Woman Doesn’t Like Being Seen Out In Public Without Filter On
“CAN’T you just go, I’ve only got a full face of make up on,” confirmed local woman Noelle Taggart to her boyfriend Jack Faherty as last minute changes were made to a planned couples’ excursion to a local brunch hotspot.
Taggart (24) is just one of the latest in a long line of young people who refuse to be caught out in public without a full suite of social media app face filters on.

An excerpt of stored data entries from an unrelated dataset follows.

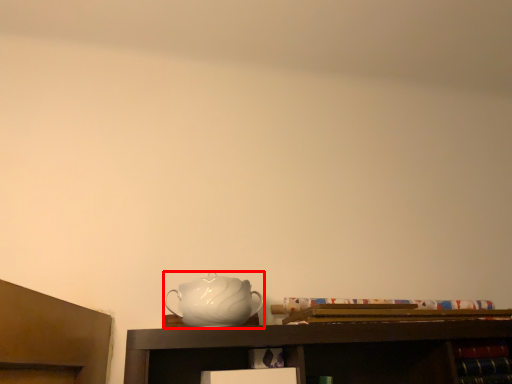 Question: In this image, where is jug (annotated by the red box) located relative to cabinet?

Choices:
 (A) right
 (B) left

Answer: (B) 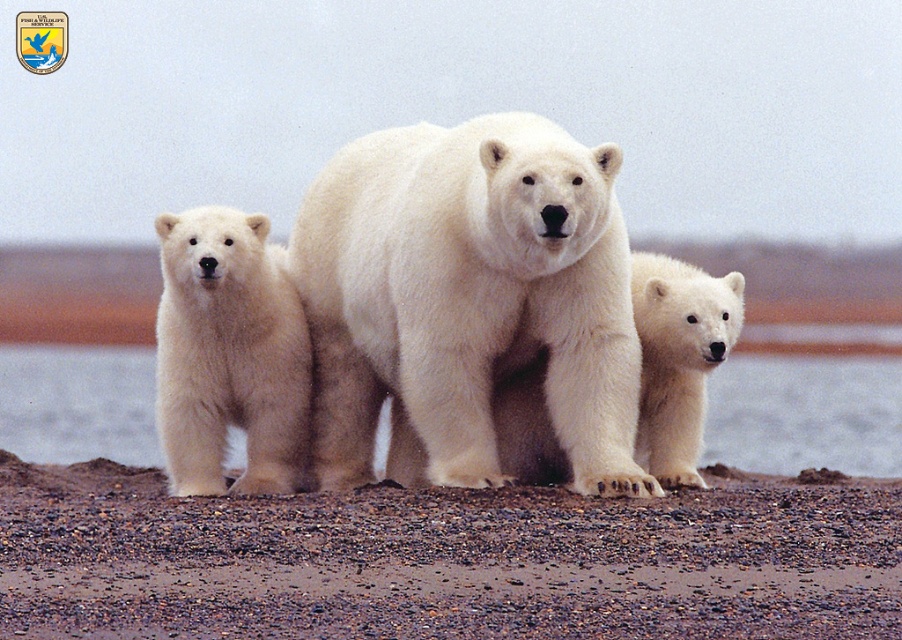 You are a photographer trying to capture the white fluffy bear at left and the brown gravel at center in a single frame. Based on their widths, which one should you focus on to ensure both fit in the photo?

The brown gravel at center might be wider than the white fluffy bear at left, so focusing on the wider brown gravel at center would help ensure both fit into the frame.

You are a photographer trying to capture a photo of the white fluffy bear at left and the brown gravel at center. From your current position, which object is located to the left of the other?

The white fluffy bear at left is positioned to the left of the brown gravel at center. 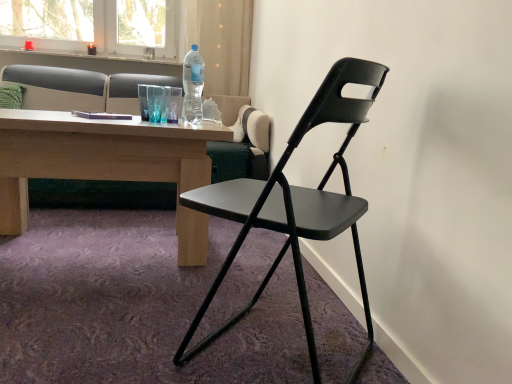 Where is `free region under matte black folding chair at center (from a real-world perspective)`? This screenshot has width=512, height=384. free region under matte black folding chair at center (from a real-world perspective) is located at coordinates [x=254, y=333]. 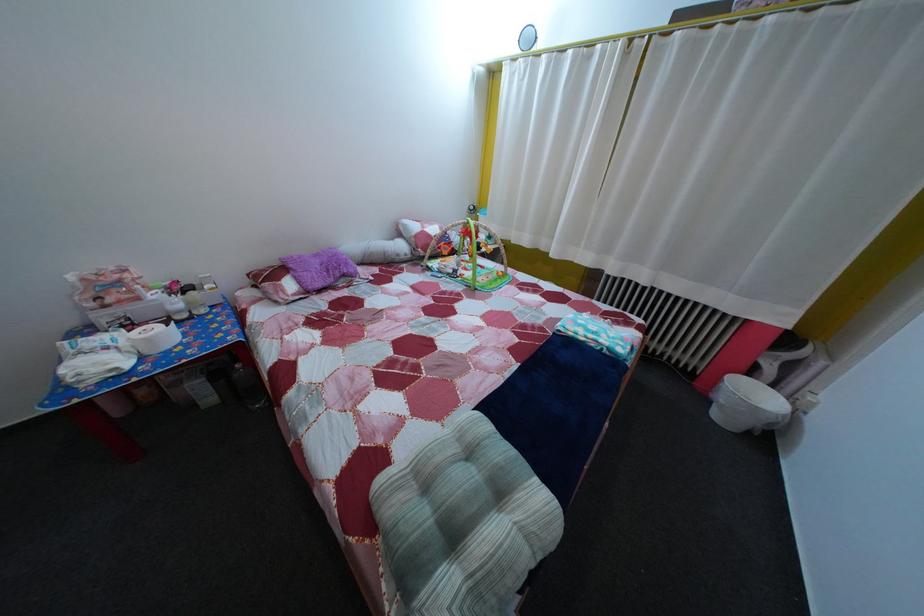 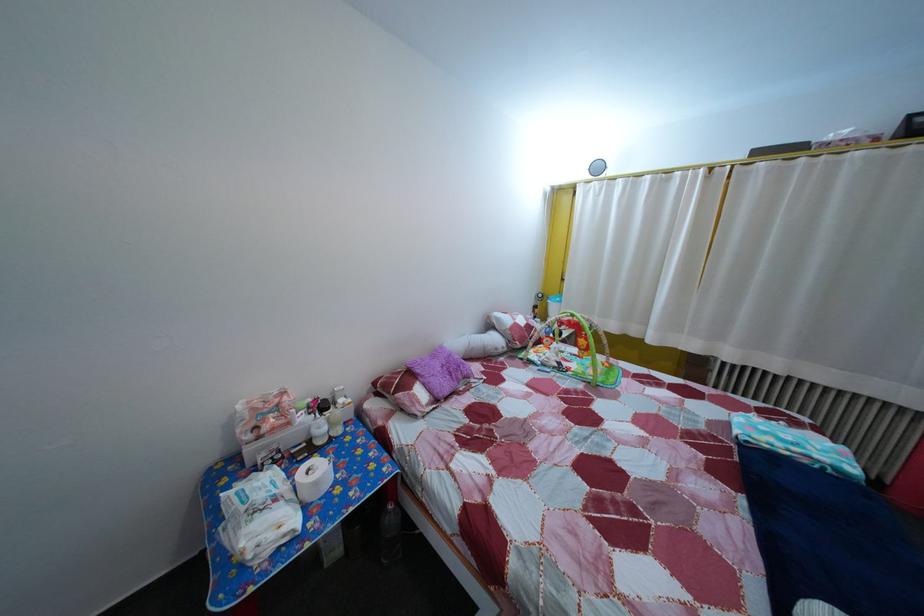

“I don’t have my freckles on or my smooth, featureless forward nevermind my oversized sparkling green eyes. Just get the brunch to go, please Jack, I can’t be seen without Bold Glamour, it’s like rack but for wildly distorting my own perception of myself” begged Taggart, not feeling the trip is worth the risk that someone who only knows her from her online persona could bump into her and find out that she has what medical professionals are calling ‘a perfectly normal face’.
Boyfriend Faherty, who understands somewhat what Taggart is going through due to him often remarking ‘is that me?’ when he catches a stray filter in a couple selfie with Taggart, enlisted the confidence boosting powers of his partner’s closest friend, Jane.
“Babe, I’m telling you, you look so completely different in your online pics that even if someone did bump into you they wouldn’t even know it was you, relax. For the millionth time you’re gorgeous, stop fretting,” Jane said of Taggart’s increasingly worrying struggles with reminding herself that the filtered version she projects online is in fact not her real appearance.
In response to the troubling rise in body issues among young people who spend a lot of time online experience, one enterprising, socially-conscious tech company confirmed their intentions to maximise their profits by selling wall-mounted mirrors that come with pre-loaded filters on them.